I think I had just gone expired. I was flabbergasted and left speechless by his VERY open-minded thought of female. I did not know what to say but I could only do was to give some occasional fake laugh. The nurses, who were walking around the room putting down notes and stuff on his desk while he talked animatedly about orgasms, seemed to be oblivious to what the conversation was about, even if they did they pretended to be dumb. Or they could have played so stupid well for not knowing what orgasms is – they might as well get an Oscar for best acting role.

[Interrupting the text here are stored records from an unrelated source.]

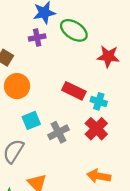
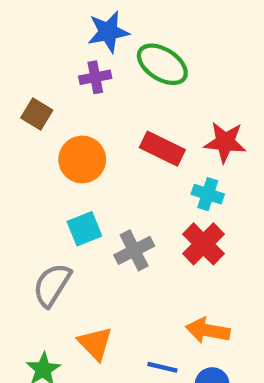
red star: (108, 56) -> (225, 142), moved
orange circle: (17, 86) -> (82, 159), moved
red rectangle: (74, 91) -> (162, 149), moved

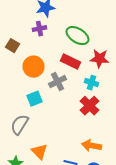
green ellipse: (162, 64) -> (78, 36), moved
gray cross: (134, 250) -> (58, 82), moved

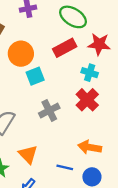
red rectangle: (70, 62) -> (65, 48), turned -54
gray cross: (58, 82) -> (49, 111), moved
cyan square: (34, 99) -> (35, 76), moved

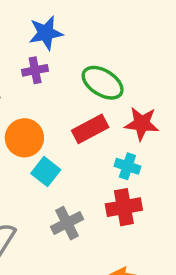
cyan square: (35, 76) -> (46, 172), turned -30
red cross: (87, 100) -> (124, 207), turned 35

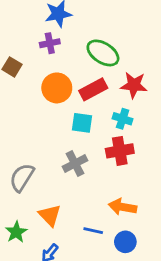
orange circle: (24, 138) -> (57, 88), moved
cyan square: (46, 172) -> (82, 123), moved, turned -30

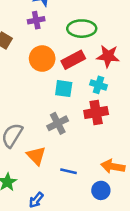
green ellipse: (103, 53) -> (82, 29), turned -32
orange arrow: (123, 207) -> (113, 166), moved
orange triangle: (50, 215) -> (36, 156), moved
blue line: (93, 231) -> (69, 171), moved

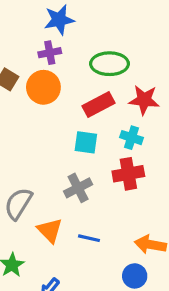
orange circle: (42, 59) -> (43, 87), moved
blue line: (69, 171) -> (89, 238), moved

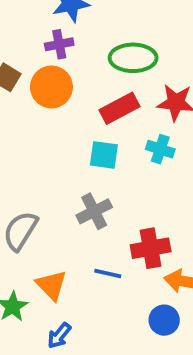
red cross: (128, 174) -> (151, 248), moved
orange triangle: (50, 230) -> (51, 285), moved

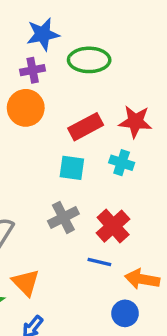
green ellipse: (133, 58) -> (89, 60), moved
red cross: (151, 248) -> (113, 226), moved, turned -32
blue line: (108, 273) -> (99, 262), moved

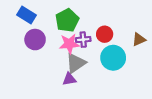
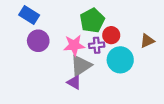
green pentagon: (67, 20) -> (92, 21), moved
purple cross: (83, 40) -> (97, 45), moved
purple triangle: (69, 79) -> (74, 82), turned 40

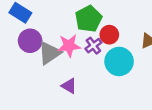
purple cross: (97, 45) -> (93, 46), turned -32
gray triangle: (81, 65) -> (50, 53), moved

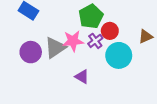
purple circle: (30, 41) -> (31, 52), moved
purple triangle: (69, 86) -> (82, 77), moved

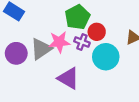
purple cross: (95, 41) -> (82, 42), turned -32
purple triangle: (82, 77) -> (68, 78), size x1.5

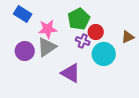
pink star: (59, 42) -> (48, 29), moved

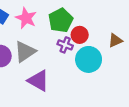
pink star: (48, 29) -> (26, 18), moved, turned 30
purple triangle: (71, 73) -> (38, 81), moved

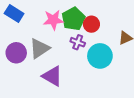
pink star: (26, 18) -> (53, 20), moved, turned -30
red circle: (80, 35) -> (91, 24), moved

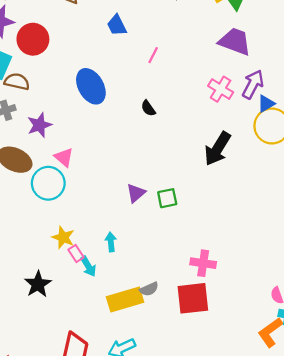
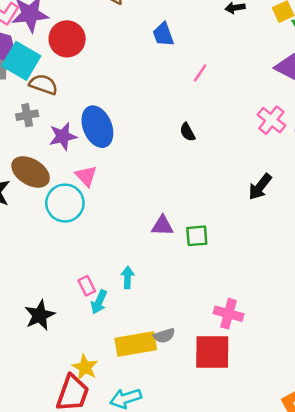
blue ellipse: (91, 86) -> (97, 127), moved
black arrow: (217, 149) -> (260, 187), size x0.7
purple triangle: (136, 193) -> (162, 226), turned 36
yellow star: (63, 237) -> (85, 367), moved
cyan arrow: (88, 266) -> (99, 302), turned 48

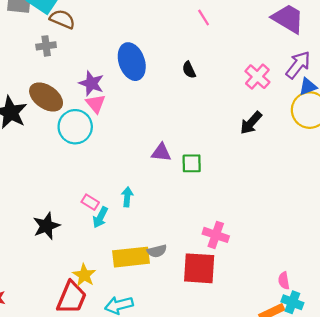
pink line: (200, 73) -> (204, 17), turned -70
pink cross: (271, 120) -> (257, 77), moved
blue ellipse: (97, 127) -> (132, 62), moved
purple star: (63, 136) -> (91, 83), moved, turned 30
pink rectangle: (87, 286) -> (90, 202), turned -35

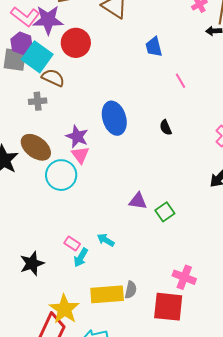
green square: (192, 163) -> (165, 212), turned -36
cyan arrow: (127, 197) -> (106, 240), turned -66
gray semicircle: (157, 251) -> (131, 290), turned -66
yellow star: (84, 275) -> (64, 309), size x1.4

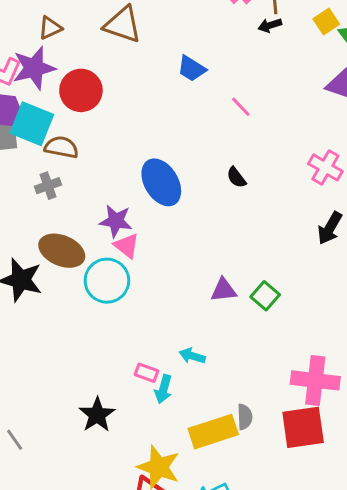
blue trapezoid: (154, 47) -> (192, 69), turned -30
pink cross: (184, 277) -> (315, 380), size x1.4

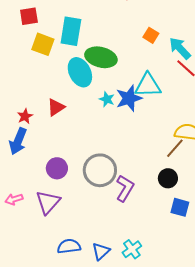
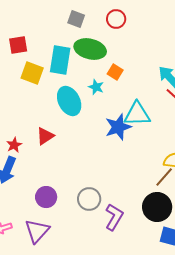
orange square: (151, 35) -> (115, 72), moved
green ellipse: (101, 57) -> (90, 49), moved
cyan star: (107, 99) -> (96, 87), moved
gray circle: (100, 170) -> (89, 199), size x0.7
black circle: (168, 178) -> (157, 207), size x1.5

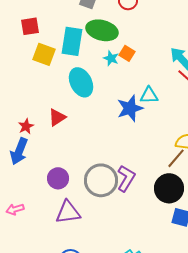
cyan star: (96, 87) -> (111, 58), moved
cyan triangle: (137, 114) -> (149, 95), size x0.7
gray circle: (89, 199) -> (101, 180), size x1.4
purple L-shape: (114, 217) -> (126, 178), moved
purple triangle: (37, 231) -> (68, 212), moved, turned 40

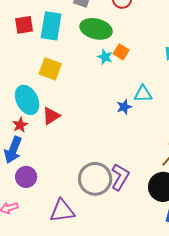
cyan rectangle: (72, 41) -> (51, 26), moved
yellow square: (44, 54) -> (50, 69), moved
cyan ellipse: (81, 82) -> (27, 100), moved
blue star: (130, 108) -> (124, 107), size x0.6
purple circle: (58, 178) -> (26, 177), moved

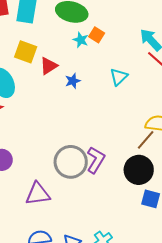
cyan triangle: (143, 94) -> (119, 77), turned -42
blue star: (124, 107) -> (73, 81), moved
red triangle: (51, 116) -> (49, 66), moved

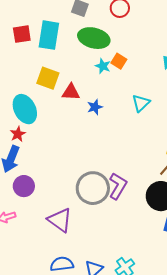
red triangle: (49, 66) -> (71, 92), turned 36
purple triangle: (38, 194) -> (60, 220), turned 44

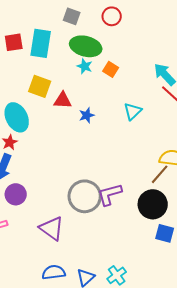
cyan star: (103, 66) -> (85, 66), moved
purple L-shape: (118, 186) -> (110, 194), turned -136

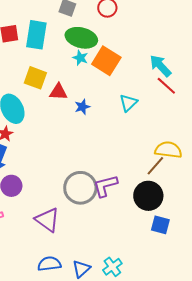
orange square: (111, 69) -> (106, 61), size x1.8

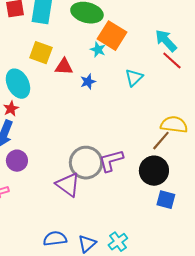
cyan star: (80, 58) -> (98, 50), moved
purple triangle: (47, 220) -> (68, 185), moved

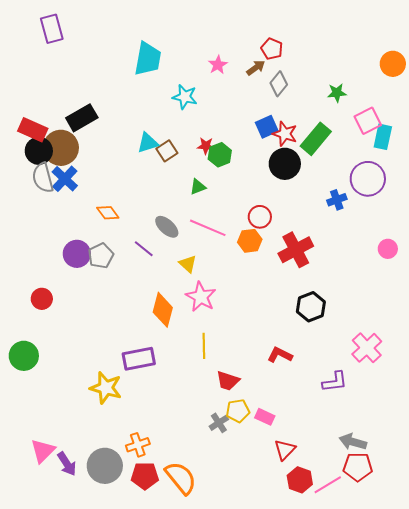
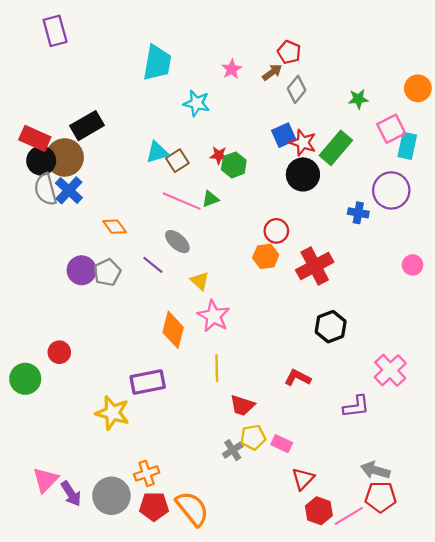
orange circle: (393, 64) -> (418, 88), moved
blue cross: (337, 200) -> (358, 213), turned 30
pink line: (208, 228) -> (182, 201), moved
red circle: (42, 299) -> (59, 352), moved

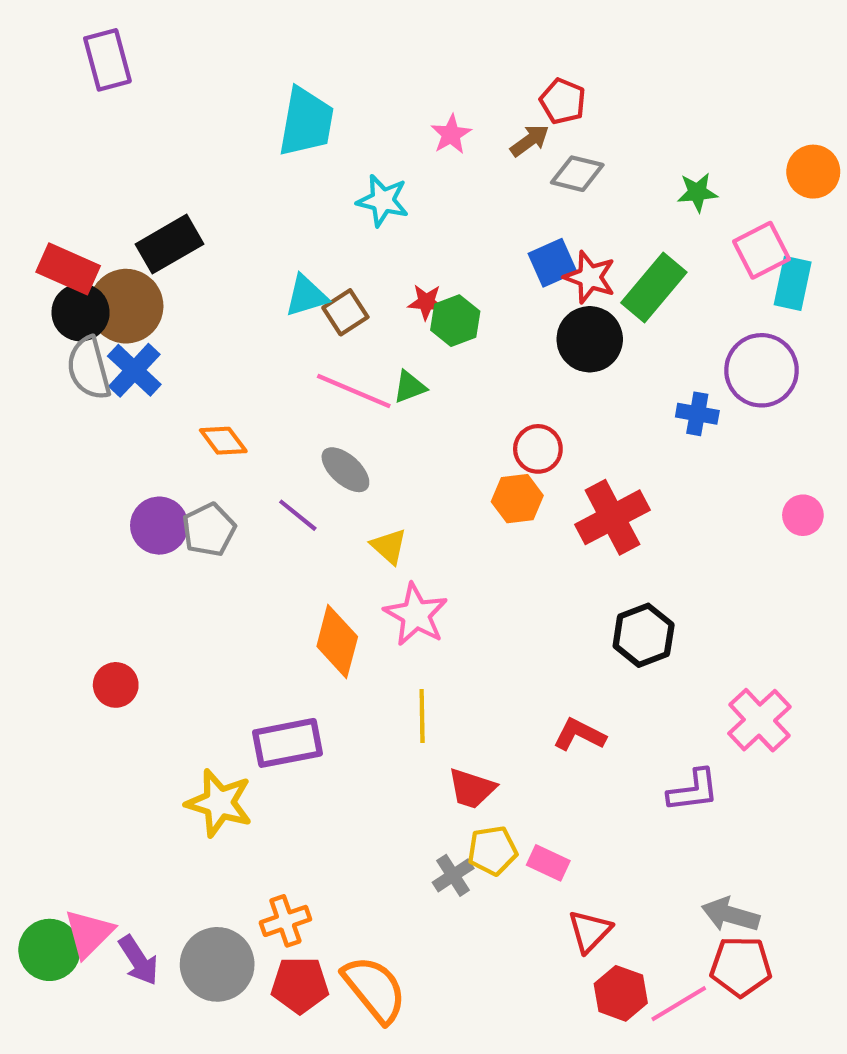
gray diamond: (297, 89) -> (577, 174), turned 65
green circle: (25, 379) -> (49, 950), moved

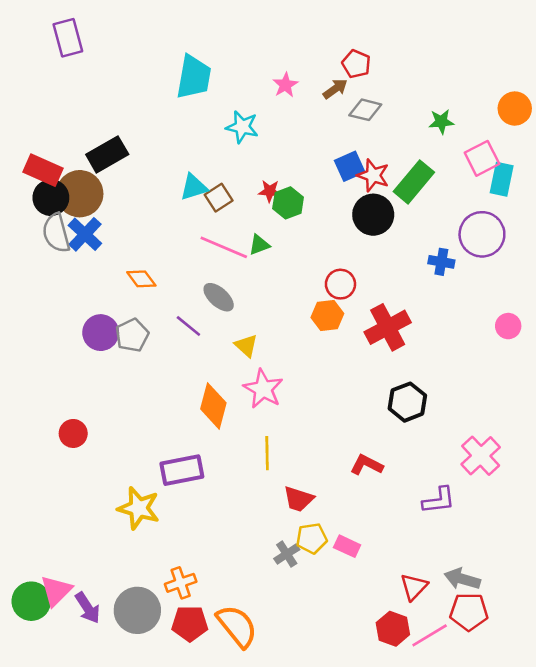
red triangle: (590, 931) -> (414, 587), moved

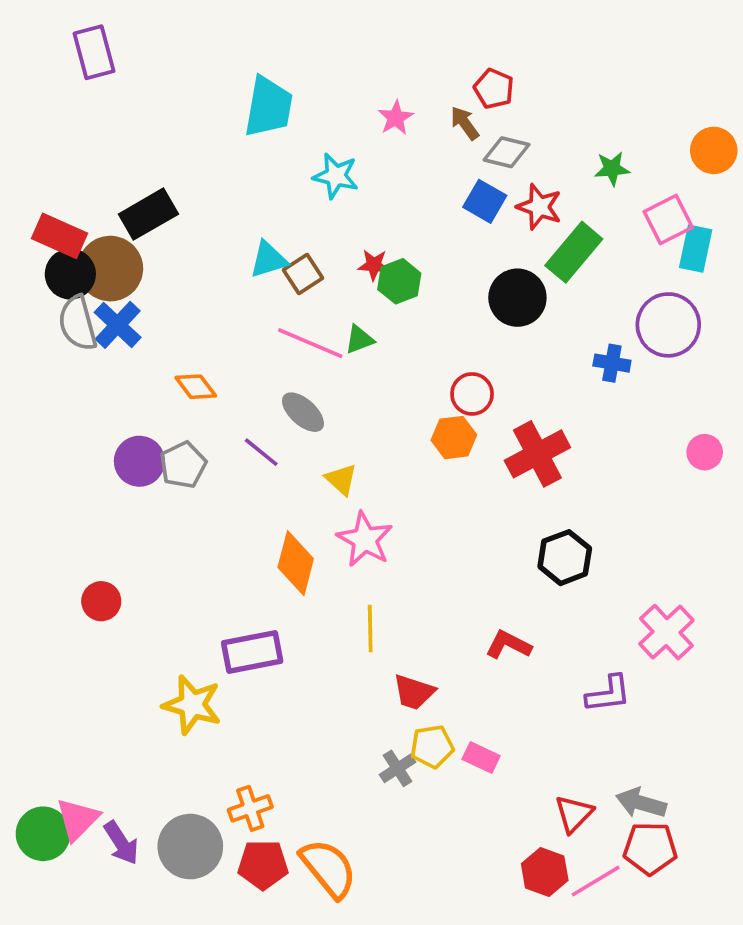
brown arrow: (335, 89) -> (465, 123), turned -90
blue square: (350, 166) -> (485, 201), moved, turned -36
red star: (373, 175) -> (539, 207), moved

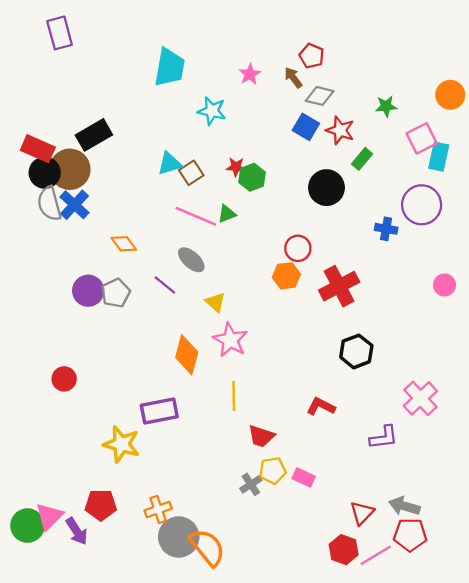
green rectangle: (574, 252) -> (362, 159), size x0.6
gray circle: (190, 847) -> (179, 537), moved
red pentagon: (263, 865) -> (101, 505), moved

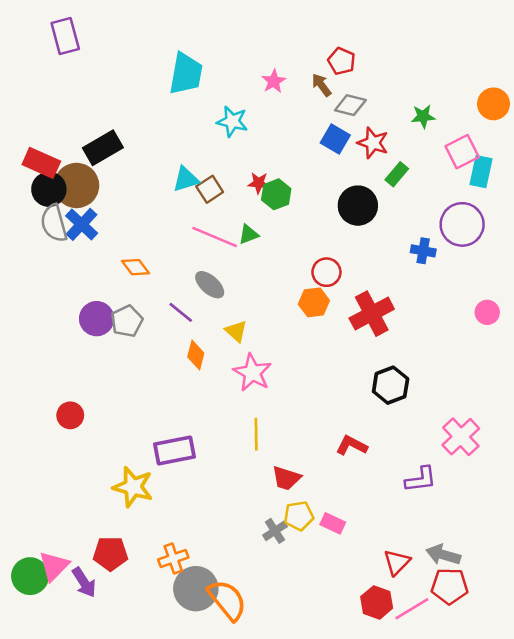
orange diamond: (187, 355) -> (196, 355), moved, size x0.7

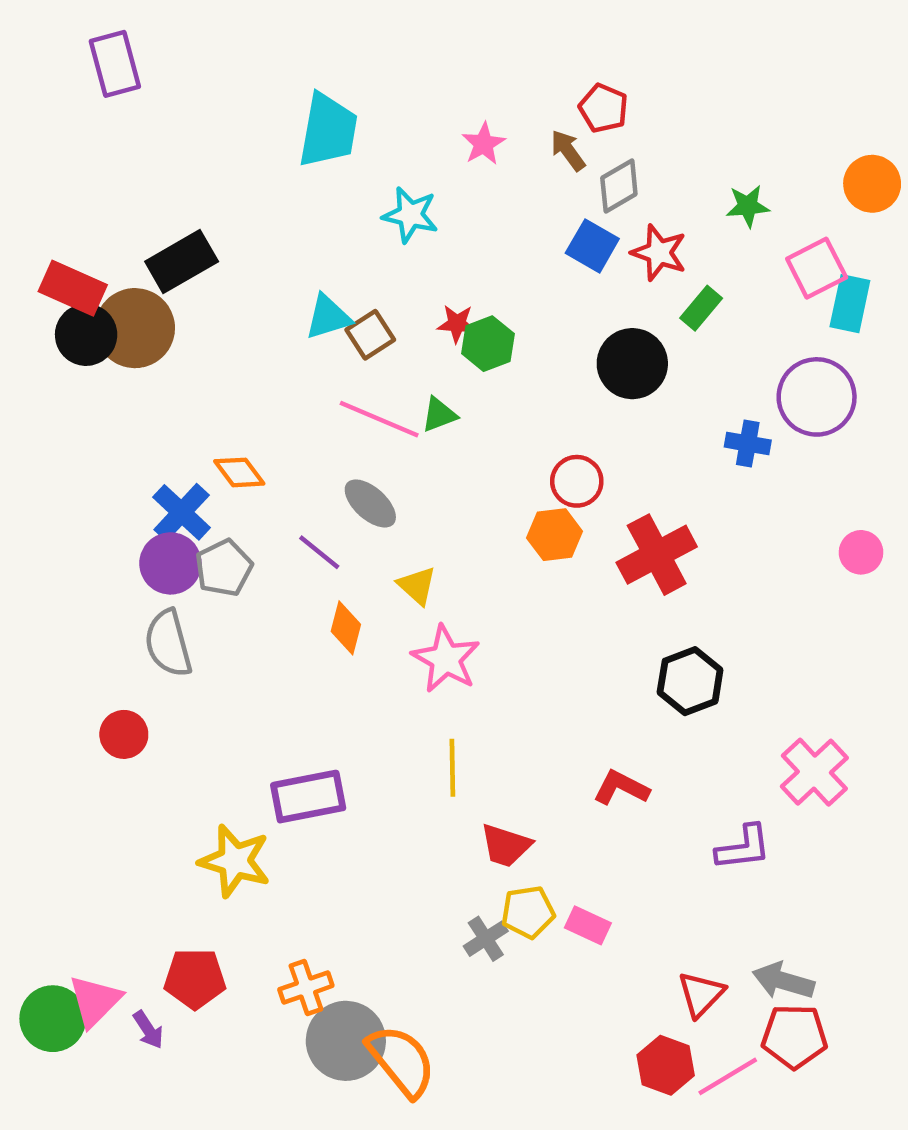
gray diamond: (350, 105) -> (619, 186), turned -44
gray semicircle: (54, 223) -> (168, 643), moved
blue cross: (82, 224) -> (182, 512), moved
purple arrow: (84, 582) -> (148, 1030), size x0.7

“Doctor, do you want his urine?” A nurse interrupted him. Thank goodness, I had been saved. Or else he would have continued on giving me a lecture about the climax of big dicks and orgasms. Or later on he would have shown me his gigantic anatomy to me.
“Yes. I need this young man’s urine. Off you go, Son.”
“T-Thanks.” I scurried off to the toilet to fill up the small bottle with my urine.
Jesus. That was the most awkward consultation I’ve ever had in my entire life. It was totally peculiar haha.